EXERCISE DESCRIPTION —
Look through the lines below; wherever the word "construyen" appears, copy that line.
------ RECORDS SUPPLIED ------
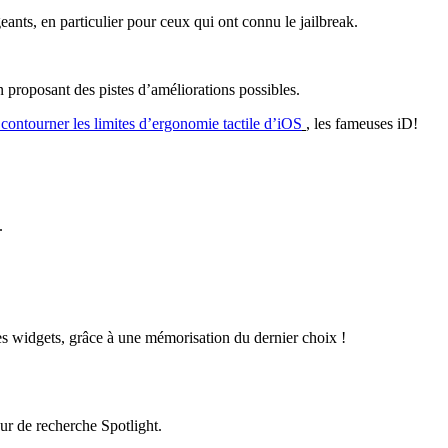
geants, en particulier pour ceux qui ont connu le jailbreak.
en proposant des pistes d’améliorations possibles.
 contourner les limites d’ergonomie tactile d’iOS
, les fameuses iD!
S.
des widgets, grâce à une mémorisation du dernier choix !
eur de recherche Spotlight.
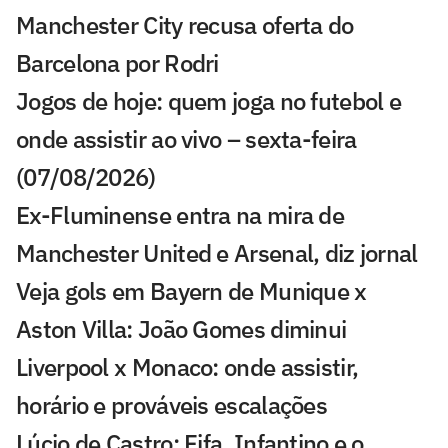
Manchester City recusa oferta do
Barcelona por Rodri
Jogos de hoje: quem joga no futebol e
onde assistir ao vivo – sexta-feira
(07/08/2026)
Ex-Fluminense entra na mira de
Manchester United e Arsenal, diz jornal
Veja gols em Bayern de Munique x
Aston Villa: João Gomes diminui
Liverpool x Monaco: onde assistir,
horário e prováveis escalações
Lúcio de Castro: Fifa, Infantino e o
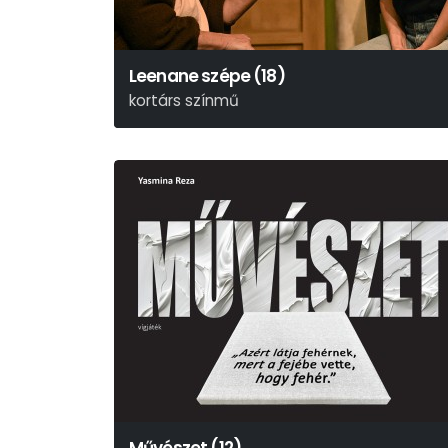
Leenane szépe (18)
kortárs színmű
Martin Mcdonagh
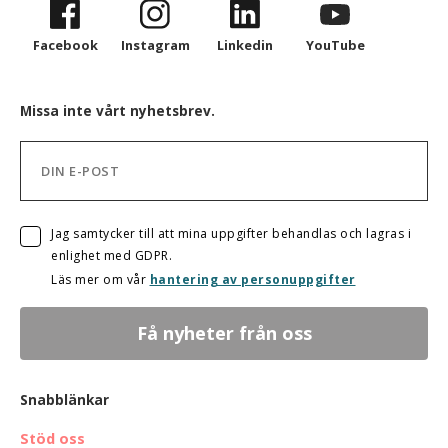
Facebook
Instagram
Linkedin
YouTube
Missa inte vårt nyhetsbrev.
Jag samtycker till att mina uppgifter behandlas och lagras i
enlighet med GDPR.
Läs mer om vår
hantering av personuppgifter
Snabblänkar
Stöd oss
------
------ RECORDS SUPPLIED ------
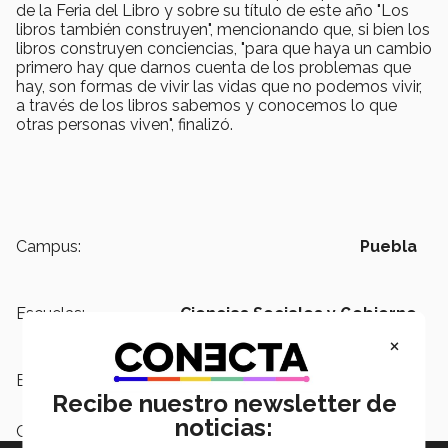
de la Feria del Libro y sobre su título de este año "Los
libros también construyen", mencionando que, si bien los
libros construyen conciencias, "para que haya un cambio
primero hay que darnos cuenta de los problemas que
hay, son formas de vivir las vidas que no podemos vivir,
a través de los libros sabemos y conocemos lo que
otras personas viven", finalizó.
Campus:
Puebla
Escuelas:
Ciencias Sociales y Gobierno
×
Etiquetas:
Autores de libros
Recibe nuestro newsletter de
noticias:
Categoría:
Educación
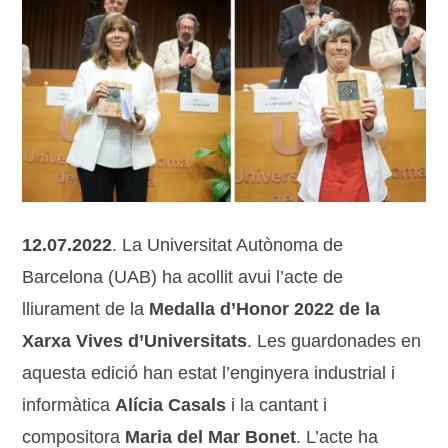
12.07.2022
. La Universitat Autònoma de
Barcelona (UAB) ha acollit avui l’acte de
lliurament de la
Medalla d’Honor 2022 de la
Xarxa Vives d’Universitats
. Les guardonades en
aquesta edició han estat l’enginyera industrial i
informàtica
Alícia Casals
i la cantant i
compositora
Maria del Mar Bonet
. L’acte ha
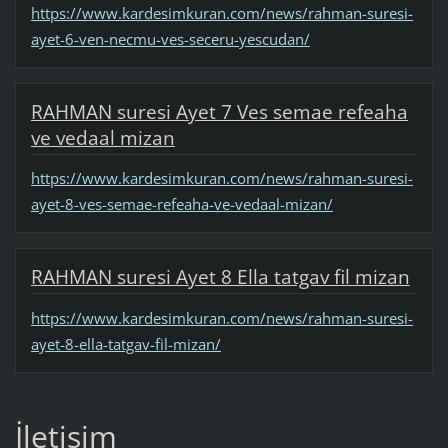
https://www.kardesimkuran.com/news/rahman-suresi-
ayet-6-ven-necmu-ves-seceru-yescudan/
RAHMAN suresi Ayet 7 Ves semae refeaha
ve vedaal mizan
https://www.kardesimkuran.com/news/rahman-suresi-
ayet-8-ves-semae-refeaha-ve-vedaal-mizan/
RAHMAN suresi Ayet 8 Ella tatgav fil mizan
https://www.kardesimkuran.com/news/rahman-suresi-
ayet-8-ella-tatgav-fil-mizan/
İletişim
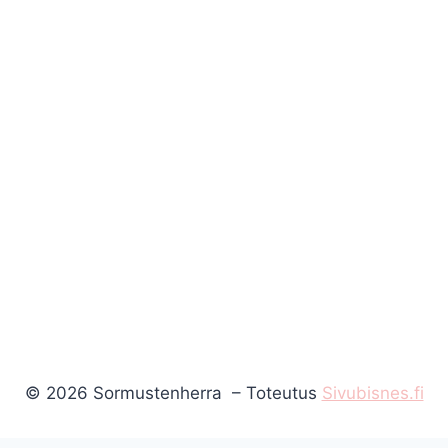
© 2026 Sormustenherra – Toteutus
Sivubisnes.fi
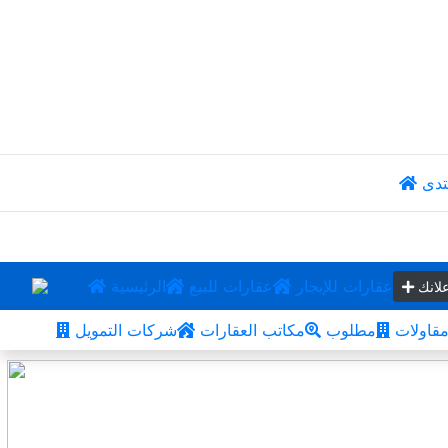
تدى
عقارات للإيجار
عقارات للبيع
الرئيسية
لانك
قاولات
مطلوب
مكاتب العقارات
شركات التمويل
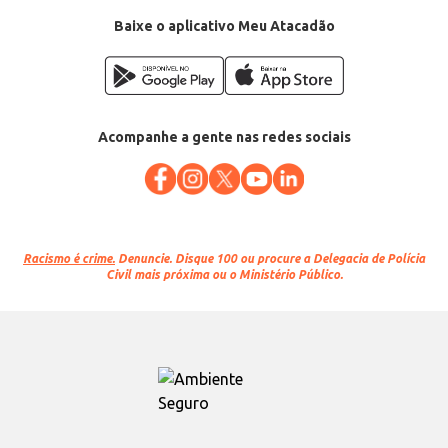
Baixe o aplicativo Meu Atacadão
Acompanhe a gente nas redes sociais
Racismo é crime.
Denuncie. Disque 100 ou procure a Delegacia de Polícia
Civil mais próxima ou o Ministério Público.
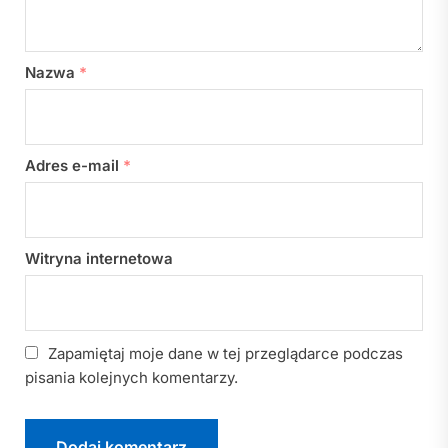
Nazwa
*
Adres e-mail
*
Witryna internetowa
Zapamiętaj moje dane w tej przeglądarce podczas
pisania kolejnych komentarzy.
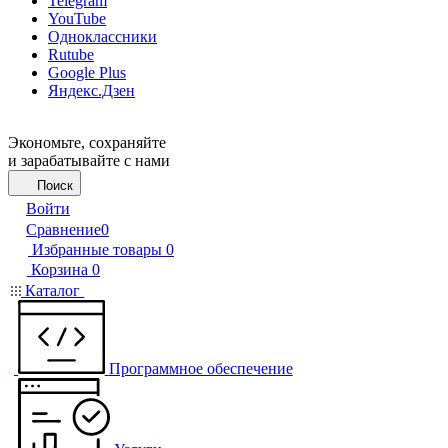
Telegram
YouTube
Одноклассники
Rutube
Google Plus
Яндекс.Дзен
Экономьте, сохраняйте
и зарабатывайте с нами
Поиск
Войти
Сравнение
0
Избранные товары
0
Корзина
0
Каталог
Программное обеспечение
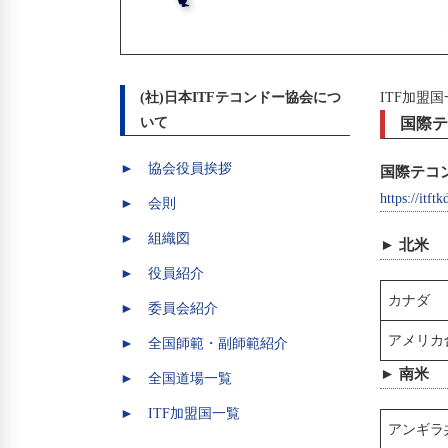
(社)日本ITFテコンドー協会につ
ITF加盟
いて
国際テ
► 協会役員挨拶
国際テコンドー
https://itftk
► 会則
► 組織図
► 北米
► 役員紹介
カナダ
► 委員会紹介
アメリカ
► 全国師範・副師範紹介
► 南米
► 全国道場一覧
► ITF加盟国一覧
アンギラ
------
ANSWER BELOW —
libros también construyen", mencionando que, si bien los
libros construyen conciencias, "para que haya un cambio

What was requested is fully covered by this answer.